Oman Med J. 2025 Jul 31;40(4):e774. doi: 10.5001/omj.2025.91. eCollection 2025 Jul.

ABSTRACT

OBJECTIVES: Sickle cell disease (SCD) is associated with several cardiovascular adverse events. Corrected QT (QTc) interval prolongation is one of the potential life-threatening complications that predispose patients to sudden cardiac death. This study aims to assess the prevalence of electrocardiogram (ECG) changes and to investigate risk factors associated with increased propensity of QTc prolongation.

METHODS: This study utilized data from the Cooperative Study of Sickle Cell Disease Cardiac Ancillary Study. QT intervals were corrected using the Bazett formula, and prolongation was defined using sex-specific thresholds. The study population included African American patients with steady-state SCD across four clinical centers located in both urban and rural settings.

RESULTS: The study included 238 participants (92 (38.7%) males and 146 (61.3%) females), with a median age of 19.0 (IQR = 14.0 years). Of these, more than two-thirds of the sample (58.8%) had at least one abnormal ECG finding, which was more common in males (72.8%) compared to females (50.0%). In terms of ECG changes, almost half of the sample (41.1%, n = 97) had left ventricular hypertrophy, and 4.2% (n = 10) had left atrial hypertrophy. The prevalence of prolonged QTc was 20.6% (n = 49). Potential risk factors that showed higher odds of QTc prolongation included: male sex (odds ratio (OR) = 3.68, 95% CI: 1.67-8.11; p = 0.001), history of heart disease (OR =3.53, 95% CI: 1.38-9.01, p = 0.008), pericardial effusion (OR = 3.45, 95% CI: 1.10-10.86, p = 0.034), and lower hemoglobin levels (OR = 0.63, 95% CI: 0.43-0.93; p = 0.018).

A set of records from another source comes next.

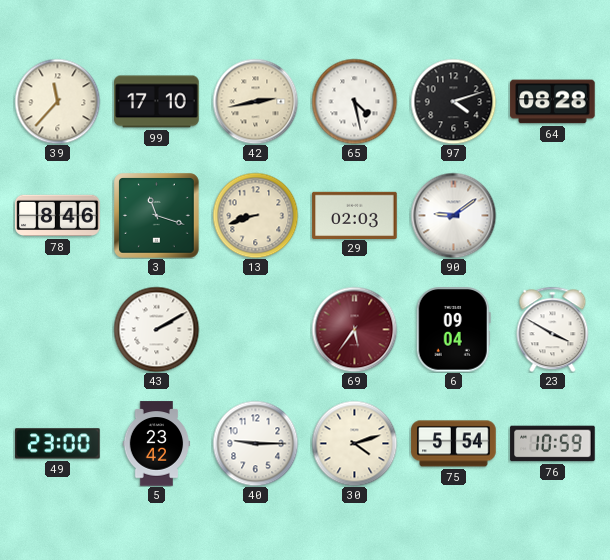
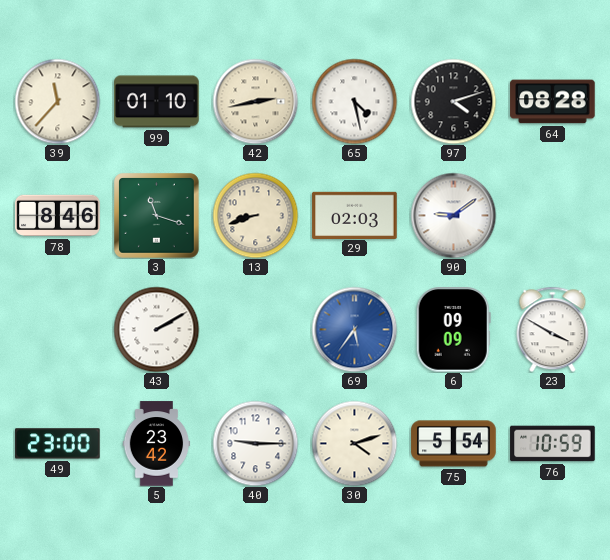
99: 17:10 -> 01:10
69 dial: burgundy -> blue
6: 09:04 -> 09:09
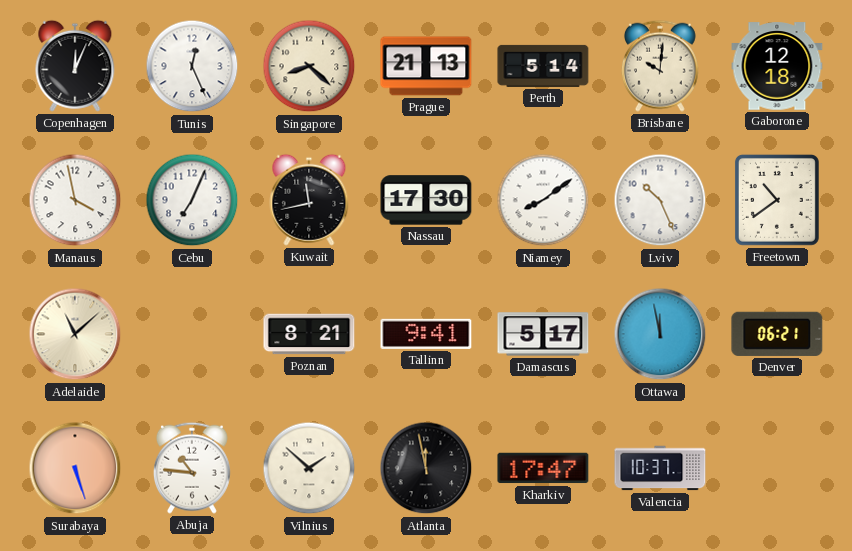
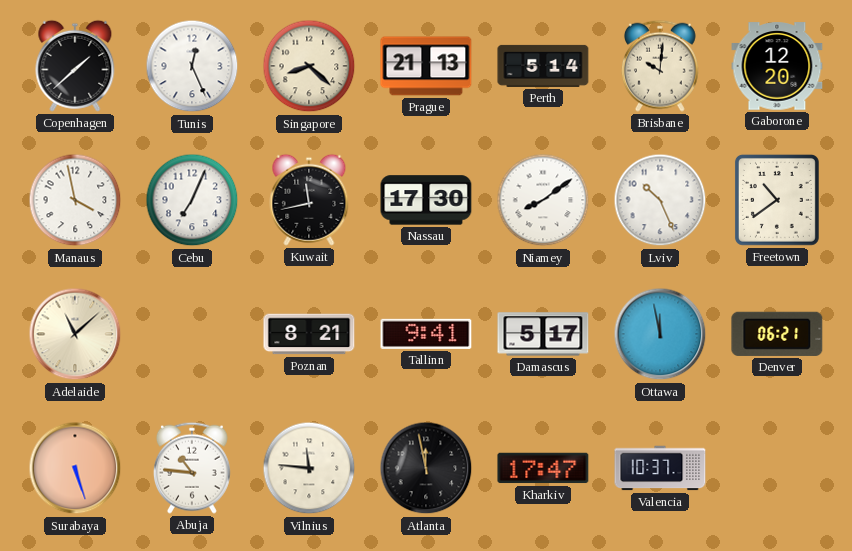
Copenhagen: 12:04 -> 1:38
Gaborone: 12:18 -> 12:20
Vilnius: 1:52 -> 11:46
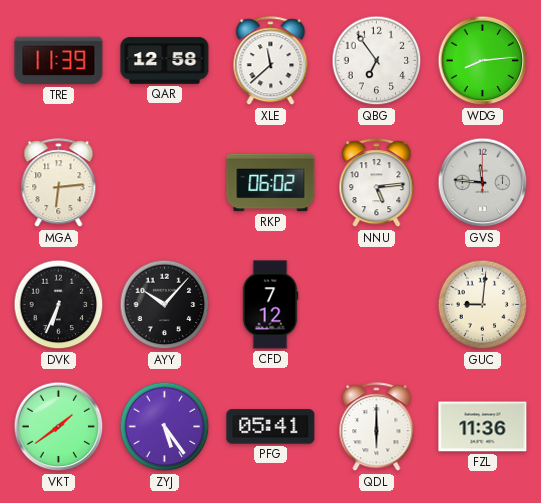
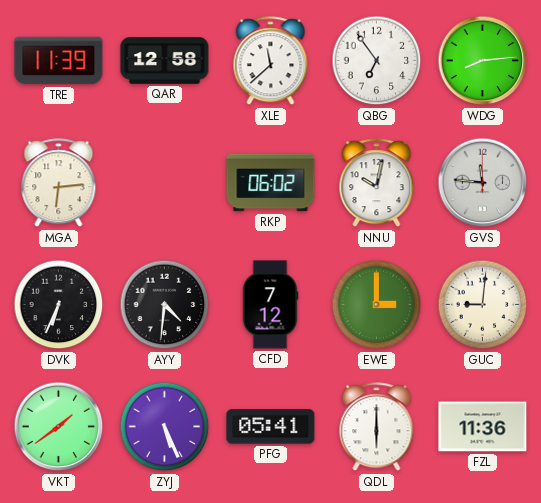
NNU: 5:14 -> 10:02
AYY: 10:07 -> 4:31
EWE: none -> 3:00
ZYJ: 5:24 -> 5:26
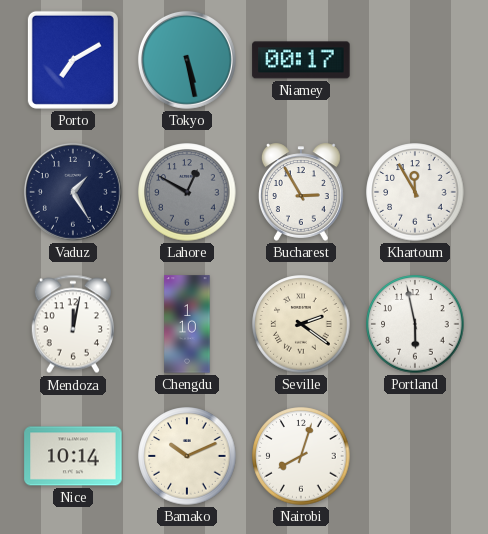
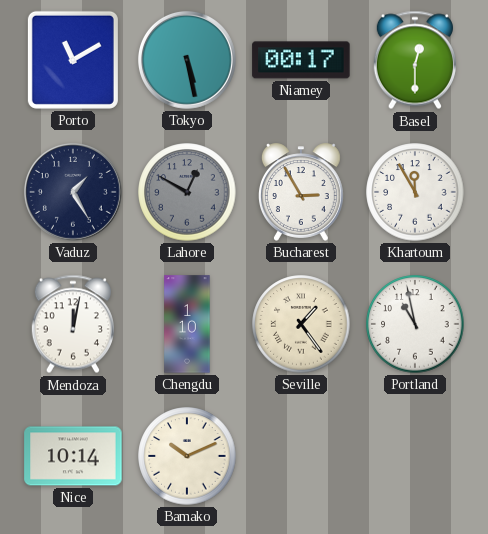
Porto: 7:10 -> 11:10
Basel: none -> 12:30
Seville: 2:21 -> 1:24
Portland: 5:58 -> 10:58
Nairobi: 8:03 -> none
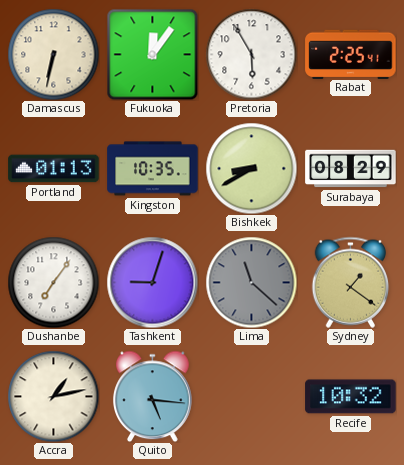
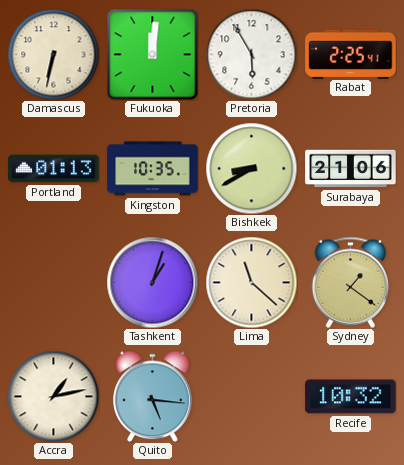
Fukuoka: 12:06 -> 12:01
Surabaya: 08:29 -> 21:06
Dushanbe: 7:06 -> none
Tashkent: 9:03 -> 1:03
Lima dial: grey -> cream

CONCLUSIONS: Routine ECG screening is recommended among SCD patients, particularly for those at increased risk for prolonged QTc, in addition to avoidance of concomitant factors that prolong QTc intervals. Moreover, regular monitoring of hemoglobin levels is paramount, as it is a modifiable factor influencing QTc prolongation risk.